What the task requires: Copy every entry. Do not alter a single word.

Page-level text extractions
■ ■ ■ ■ ■ ■ ■

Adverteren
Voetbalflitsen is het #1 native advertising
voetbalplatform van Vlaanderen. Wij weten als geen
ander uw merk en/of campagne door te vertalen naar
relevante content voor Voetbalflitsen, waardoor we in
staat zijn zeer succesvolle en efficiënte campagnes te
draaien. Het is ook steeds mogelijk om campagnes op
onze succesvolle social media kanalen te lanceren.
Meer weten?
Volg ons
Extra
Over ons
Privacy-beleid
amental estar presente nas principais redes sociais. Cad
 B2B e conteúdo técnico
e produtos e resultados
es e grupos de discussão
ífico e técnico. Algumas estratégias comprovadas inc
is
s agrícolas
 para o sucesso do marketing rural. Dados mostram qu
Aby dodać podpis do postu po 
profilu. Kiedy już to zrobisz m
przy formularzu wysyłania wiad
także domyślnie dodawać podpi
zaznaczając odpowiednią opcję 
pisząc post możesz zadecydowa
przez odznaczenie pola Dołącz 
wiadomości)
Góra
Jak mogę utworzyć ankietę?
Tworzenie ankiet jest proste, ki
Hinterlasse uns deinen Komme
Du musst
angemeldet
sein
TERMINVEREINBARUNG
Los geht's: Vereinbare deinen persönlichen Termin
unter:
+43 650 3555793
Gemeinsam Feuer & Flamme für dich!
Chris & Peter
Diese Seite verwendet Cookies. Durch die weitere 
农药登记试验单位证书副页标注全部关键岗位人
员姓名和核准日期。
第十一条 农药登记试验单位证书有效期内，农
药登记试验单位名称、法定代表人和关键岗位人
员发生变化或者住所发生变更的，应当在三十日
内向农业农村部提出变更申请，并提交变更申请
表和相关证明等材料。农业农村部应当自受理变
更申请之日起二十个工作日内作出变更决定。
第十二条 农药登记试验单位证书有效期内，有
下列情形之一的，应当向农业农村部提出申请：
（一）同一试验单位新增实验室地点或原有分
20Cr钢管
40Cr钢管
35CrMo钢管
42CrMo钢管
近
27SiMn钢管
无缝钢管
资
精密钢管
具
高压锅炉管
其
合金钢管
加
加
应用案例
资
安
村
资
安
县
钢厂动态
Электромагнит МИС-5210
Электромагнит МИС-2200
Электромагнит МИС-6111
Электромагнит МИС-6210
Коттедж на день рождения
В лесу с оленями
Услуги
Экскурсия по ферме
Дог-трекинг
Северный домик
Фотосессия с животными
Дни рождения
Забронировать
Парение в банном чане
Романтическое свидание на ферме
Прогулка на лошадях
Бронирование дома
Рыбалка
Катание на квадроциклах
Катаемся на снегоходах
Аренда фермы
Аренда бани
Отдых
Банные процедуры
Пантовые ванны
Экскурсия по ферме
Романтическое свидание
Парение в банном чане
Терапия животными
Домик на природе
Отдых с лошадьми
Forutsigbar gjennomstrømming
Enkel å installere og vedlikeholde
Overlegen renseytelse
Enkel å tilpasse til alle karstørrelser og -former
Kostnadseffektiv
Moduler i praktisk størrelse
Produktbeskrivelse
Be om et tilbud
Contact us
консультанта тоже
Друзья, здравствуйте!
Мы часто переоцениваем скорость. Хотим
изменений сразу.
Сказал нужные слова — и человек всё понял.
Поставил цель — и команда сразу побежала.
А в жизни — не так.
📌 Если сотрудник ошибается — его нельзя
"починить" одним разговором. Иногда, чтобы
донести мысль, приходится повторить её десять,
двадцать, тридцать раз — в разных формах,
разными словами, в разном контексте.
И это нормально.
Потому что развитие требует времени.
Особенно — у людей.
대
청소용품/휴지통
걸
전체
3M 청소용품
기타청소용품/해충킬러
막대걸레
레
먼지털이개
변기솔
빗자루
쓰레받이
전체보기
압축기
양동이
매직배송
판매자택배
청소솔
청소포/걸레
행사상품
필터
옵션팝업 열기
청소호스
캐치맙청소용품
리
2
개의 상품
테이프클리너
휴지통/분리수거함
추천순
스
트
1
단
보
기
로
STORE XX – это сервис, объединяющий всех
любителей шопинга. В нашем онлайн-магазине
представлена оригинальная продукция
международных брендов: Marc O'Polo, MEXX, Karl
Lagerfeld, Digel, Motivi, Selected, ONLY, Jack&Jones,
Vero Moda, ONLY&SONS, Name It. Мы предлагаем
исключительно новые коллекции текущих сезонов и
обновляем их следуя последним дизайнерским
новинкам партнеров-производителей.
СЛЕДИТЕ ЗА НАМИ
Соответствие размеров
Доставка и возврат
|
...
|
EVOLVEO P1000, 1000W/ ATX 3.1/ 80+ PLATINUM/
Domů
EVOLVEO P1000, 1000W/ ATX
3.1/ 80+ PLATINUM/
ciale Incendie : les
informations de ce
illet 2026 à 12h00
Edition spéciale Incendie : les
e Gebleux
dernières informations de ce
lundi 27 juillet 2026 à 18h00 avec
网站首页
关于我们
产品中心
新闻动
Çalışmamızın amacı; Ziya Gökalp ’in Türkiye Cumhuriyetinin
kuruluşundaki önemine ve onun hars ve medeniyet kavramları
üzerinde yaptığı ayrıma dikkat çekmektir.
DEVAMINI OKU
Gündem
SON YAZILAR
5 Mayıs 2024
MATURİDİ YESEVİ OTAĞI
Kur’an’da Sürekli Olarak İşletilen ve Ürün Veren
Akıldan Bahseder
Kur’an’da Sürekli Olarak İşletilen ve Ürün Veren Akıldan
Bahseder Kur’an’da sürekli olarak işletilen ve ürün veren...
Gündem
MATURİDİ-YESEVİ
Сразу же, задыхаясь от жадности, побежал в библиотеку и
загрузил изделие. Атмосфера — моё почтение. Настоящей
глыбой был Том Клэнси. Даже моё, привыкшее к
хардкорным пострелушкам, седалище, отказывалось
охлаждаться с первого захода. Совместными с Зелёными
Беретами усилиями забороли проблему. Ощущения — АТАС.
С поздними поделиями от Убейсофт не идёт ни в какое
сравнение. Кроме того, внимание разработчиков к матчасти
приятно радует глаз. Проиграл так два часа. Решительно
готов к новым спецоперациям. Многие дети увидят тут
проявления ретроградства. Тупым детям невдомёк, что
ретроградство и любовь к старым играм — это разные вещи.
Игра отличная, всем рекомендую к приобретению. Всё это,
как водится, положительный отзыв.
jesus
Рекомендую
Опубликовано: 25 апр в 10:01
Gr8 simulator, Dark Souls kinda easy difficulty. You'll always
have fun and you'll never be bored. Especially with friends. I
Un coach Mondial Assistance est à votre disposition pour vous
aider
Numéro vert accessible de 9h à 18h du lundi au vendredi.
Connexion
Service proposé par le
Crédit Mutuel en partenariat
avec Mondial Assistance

■ ■ ■ ■ ■ ■ ■

Task response:
Adverteren
Voetbalflitsen is het #1 native advertising
voetbalplatform van Vlaanderen. Wij weten als geen
ander uw merk en/of campagne door te vertalen naar
relevante content voor Voetbalflitsen, waardoor we in
staat zijn zeer succesvolle en efficiënte campagnes te
draaien. Het is ook steeds mogelijk om campagnes op
onze succesvolle social media kanalen te lanceren.
Meer weten?
Volg ons
Extra
Over ons
Privacy-beleid
amental estar presente nas principais redes sociais. Cad
 B2B e conteúdo técnico
e produtos e resultados
es e grupos de discussão
ífico e técnico. Algumas estratégias comprovadas inc
is
s agrícolas
 para o sucesso do marketing rural. Dados mostram qu
Aby dodać podpis do postu po 
profilu. Kiedy już to zrobisz m
przy formularzu wysyłania wiad
także domyślnie dodawać podpi
zaznaczając odpowiednią opcję 
pisząc post możesz zadecydowa
przez odznaczenie pola Dołącz 
wiadomości)
Góra
Jak mogę utworzyć ankietę?
Tworzenie ankiet jest proste, ki
Hinterlasse uns deinen Komme
Du musst
angemeldet
sein
TERMINVEREINBARUNG
Los geht's: Vereinbare deinen persönlichen Termin
unter:
+43 650 3555793
Gemeinsam Feuer & Flamme für dich!
Chris & Peter
Diese Seite verwendet Cookies. Durch die weitere 
农药登记试验单位证书副页标注全部关键岗位人
员姓名和核准日期。
第十一条 农药登记试验单位证书有效期内，农
药登记试验单位名称、法定代表人和关键岗位人
员发生变化或者住所发生变更的，应当在三十日
内向农业农村部提出变更申请，并提交变更申请
表和相关证明等材料。农业农村部应当自受理变
更申请之日起二十个工作日内作出变更决定。
第十二条 农药登记试验单位证书有效期内，有
下列情形之一的，应当向农业农村部提出申请：
（一）同一试验单位新增实验室地点或原有分
20Cr钢管
40Cr钢管
35CrMo钢管
42CrMo钢管
近
27SiMn钢管
无缝钢管
资
精密钢管
具
高压锅炉管
其
合金钢管
加
加
应用案例
资
安
村
资
安
县
钢厂动态
Электромагнит МИС-5210
Электромагнит МИС-2200
Электромагнит МИС-6111
Электромагнит МИС-6210
Коттедж на день рождения
В лесу с оленями
Услуги
Экскурсия по ферме
Дог-трекинг
Северный домик
Фотосессия с животными
Дни рождения
Забронировать
Парение в банном чане
Романтическое свидание на ферме
Прогулка на лошадях
Бронирование дома
Рыбалка
Катание на квадроциклах
Катаемся на снегоходах
Аренда фермы
Аренда бани
Отдых
Банные процедуры
Пантовые ванны
Экскурсия по ферме
Романтическое свидание
Парение в банном чане
Терапия животными
Домик на природе
Отдых с лошадьми
Forutsigbar gjennomstrømming
Enkel å installere og vedlikeholde
Overlegen renseytelse
Enkel å tilpasse til alle karstørrelser og -former
Kostnadseffektiv
Moduler i praktisk størrelse
Produktbeskrivelse
Be om et tilbud
Contact us
консультанта тоже
Друзья, здравствуйте!
Мы часто переоцениваем скорость. Хотим
изменений сразу.
Сказал нужные слова — и человек всё понял.
Поставил цель — и команда сразу побежала.
А в жизни — не так.
📌 Если сотрудник ошибается — его нельзя
"починить" одним разговором. Иногда, чтобы
донести мысль, приходится повторить её десять,
двадцать, тридцать раз — в разных формах,
разными словами, в разном контексте.
И это нормально.
Потому что развитие требует времени.
Особенно — у людей.
대
청소용품/휴지통
걸
전체
3M 청소용품
기타청소용품/해충킬러
막대걸레
레
먼지털이개
변기솔
빗자루
쓰레받이
전체보기
압축기
양동이
매직배송
판매자택배
청소솔
청소포/걸레
행사상품
필터
옵션팝업 열기
청소호스
캐치맙청소용품
리
2
개의 상품
테이프클리너
휴지통/분리수거함
추천순
스
트
1
단
보
기
로
STORE XX – это сервис, объединяющий всех
любителей шопинга. В нашем онлайн-магазине
представлена оригинальная продукция
международных брендов: Marc O'Polo, MEXX, Karl
Lagerfeld, Digel, Motivi, Selected, ONLY, Jack&Jones,
Vero Moda, ONLY&SONS, Name It. Мы предлагаем
исключительно новые коллекции текущих сезонов и
обновляем их следуя последним дизайнерским
новинкам партнеров-производителей.
СЛЕДИТЕ ЗА НАМИ
Соответствие размеров
Доставка и возврат
|
...
|
EVOLVEO P1000, 1000W/ ATX 3.1/ 80+ PLATINUM/
Domů
EVOLVEO P1000, 1000W/ ATX
3.1/ 80+ PLATINUM/
ciale Incendie : les
informations de ce
illet 2026 à 12h00
Edition spéciale Incendie : les
e Gebleux
dernières informations de ce
lundi 27 juillet 2026 à 18h00 avec
网站首页
关于我们
产品中心
新闻动
Çalışmamızın amacı; Ziya Gökalp ’in Türkiye Cumhuriyetinin
kuruluşundaki önemine ve onun hars ve medeniyet kavramları
üzerinde yaptığı ayrıma dikkat çekmektir.
DEVAMINI OKU
Gündem
SON YAZILAR
5 Mayıs 2024
MATURİDİ YESEVİ OTAĞI
Kur’an’da Sürekli Olarak İşletilen ve Ürün Veren
Akıldan Bahseder
Kur’an’da Sürekli Olarak İşletilen ve Ürün Veren Akıldan
Bahseder Kur’an’da sürekli olarak işletilen ve ürün veren...
Gündem
MATURİDİ-YESEVİ
Сразу же, задыхаясь от жадности, побежал в библиотеку и
загрузил изделие. Атмосфера — моё почтение. Настоящей
глыбой был Том Клэнси. Даже моё, привыкшее к
хардкорным пострелушкам, седалище, отказывалось
охлаждаться с первого захода. Совместными с Зелёными
Беретами усилиями забороли проблему. Ощущения — АТАС.
С поздними поделиями от Убейсофт не идёт ни в какое
сравнение. Кроме того, внимание разработчиков к матчасти
приятно радует глаз. Проиграл так два часа. Решительно
готов к новым спецоперациям. Многие дети увидят тут
проявления ретроградства. Тупым детям невдомёк, что
ретроградство и любовь к старым играм — это разные вещи.
Игра отличная, всем рекомендую к приобретению. Всё это,
как водится, положительный отзыв.
jesus
Рекомендую
Опубликовано: 25 апр в 10:01
Gr8 simulator, Dark Souls kinda easy difficulty. You'll always
have fun and you'll never be bored. Especially with friends. I
Un coach Mondial Assistance est à votre disposition pour vous
aider
Numéro vert accessible de 9h à 18h du lundi au vendredi.
Connexion
Service proposé par le
Crédit Mutuel en partenariat
avec Mondial Assistance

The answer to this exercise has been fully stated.